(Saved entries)
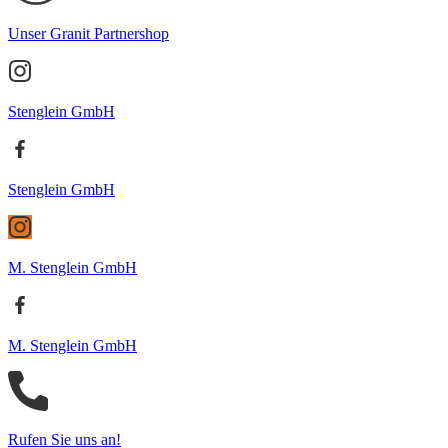
Unser Granit Partnershop
Stenglein GmbH
Stenglein GmbH
M. Stenglein GmbH
M. Stenglein GmbH
Rufen Sie uns an!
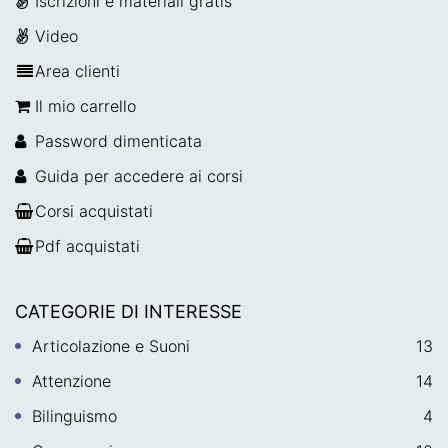
Iscrizioni e materiali gratis
Video
Area clienti
Il mio carrello
Password dimenticata
Guida per accedere ai corsi
Corsi acquistati
Pdf acquistati
CATEGORIE DI INTERESSE
Articolazione e Suoni
13
Attenzione
14
Bilinguismo
4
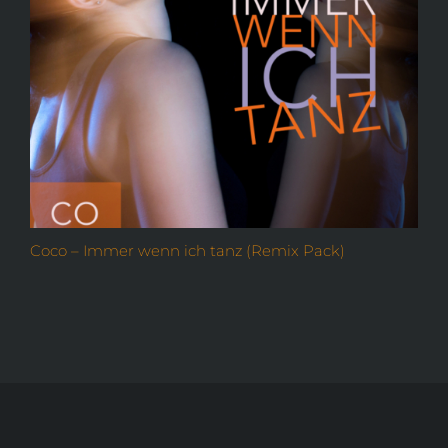
Coco – Immer wenn ich tanz (Remix Pack)
O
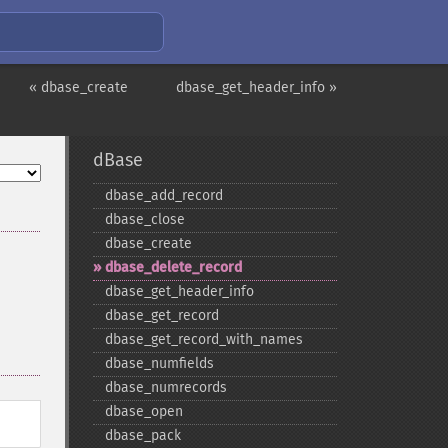
« dbase_create
dbase_get_header_info »
dBase
dbase_​add_​record
dbase_​close
dbase_​create
dbase_​delete_​record
dbase_​get_​header_​info
dbase_​get_​record
dbase_​get_​record_​with_​names
dbase_​numfields
dbase_​numrecords
dbase_​open
dbase_​pack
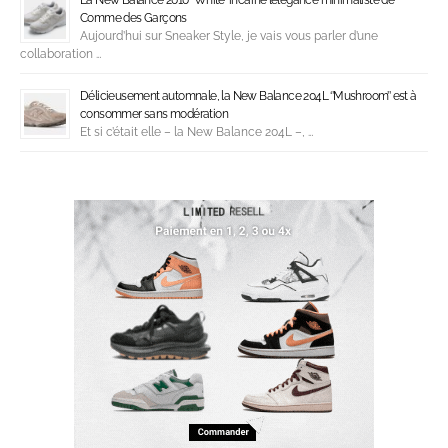
La New Balance 2010 ‘’White’’ incarne l’élégance minimaliste de
Comme des Garçons
Aujourd’hui sur Sneaker Style, je vais vous parler d’une
collaboration …
Délicieusement automnale, la New Balance 204L ‘’Mushroom’’ est à
consommer sans modération
Et si c’était elle – la New Balance 204L –, …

Exercise:
Search the data above for the word "Balance" and show every line that has it.

Task result:
La New Balance 2010 ‘’White’’ incarne l’élégance minimaliste de
Délicieusement automnale, la New Balance 204L ‘’Mushroom’’ est à
Et si c’était elle – la New Balance 204L –, …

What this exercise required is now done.